As already said it will take a bit of TLC to bring it back to its former glory but once there it would make good coffee and it is far more capable than a Gaggia (PID or not). It must have at least 1.5 l boiler under the bonnet.


----------



## Lterzo (Jun 9, 2020)

dfk41 said:


> They are up the ladder from a Classic......that said, it looks a bit sad and lonely and unloved. Remove the pf and look at the state of the shower screen. Heat it up and pull some water through, then remember, that is what you will be drinking.....it should not be difficult to sort out with a descale and tic


 Hi and thanks.What i have to look on the shower screen?

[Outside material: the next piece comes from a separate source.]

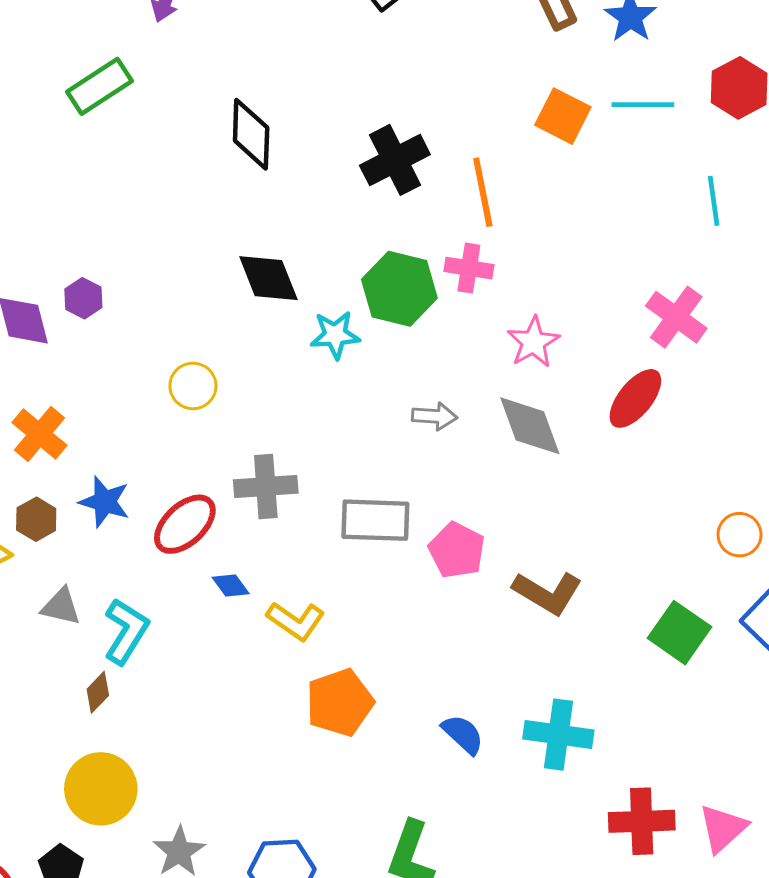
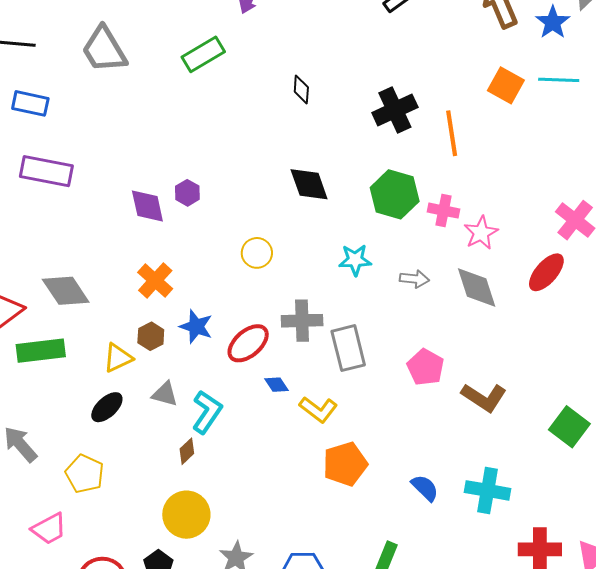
black diamond: (251, 134) -> (301, 89), size x0.6
pink cross: (469, 268) -> (443, 211), moved
cyan star: (335, 335) -> (355, 260), moved
gray rectangle: (375, 520) -> (348, 348), moved, turned 72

"Heat it up and pull some water through, then remember, that is what you will be drinking.." What do you mean ,sorry for the question.


----------



## MediumRoastSteam (Jul 7, 2015)

Fun fact...

My grandma had a Brasilia, back in the day. 😂😊🤷‍♂️


----------



## BBBean (Jul 31, 2020)

If it helps a nice clean shiny one of these sold on eBay last week, coupled with a eureka Chrono grinder for £513.


----------



## 4085 (Nov 23, 2012)

Lterzo said:


> Hi and thanks.What i have to look on the shower screen?
> 
> "Heat it up and pull some water through, then remember, that is what you will be drinking.." What do you mean ,sorry for the question.


 If the machine has had regular love and affection, if you look at the group head (the area the pf lock s into) it will be nice and clean. Oils produced by coffee are manky. This will give you an indication of how well loved the machine has had. Lift out the basket from the pf and again the pf will either be clean or filthy. I am suggesting that if you heat the machine up and pull off some hot water as If pulling a shot, that same water will be making your coffee. It needs to be clean, clear a nd tasteless. Remember, a machine that is well looked after is worth a lot more than one that has not


----------



## John Yossarian (Feb 2, 2016)

In case you have not watched this:


----------



## DavecUK (Aug 6, 2013)

It so looks like an Adreja Premium <lol>


----------



## John Yossarian (Feb 2, 2016)

DavecUK said:


> It so looks like an Adreja Premium <lol>


 And stainless steel boiler too. I was surprised

EDIT: Nickel plated copper, not stainless steel


----------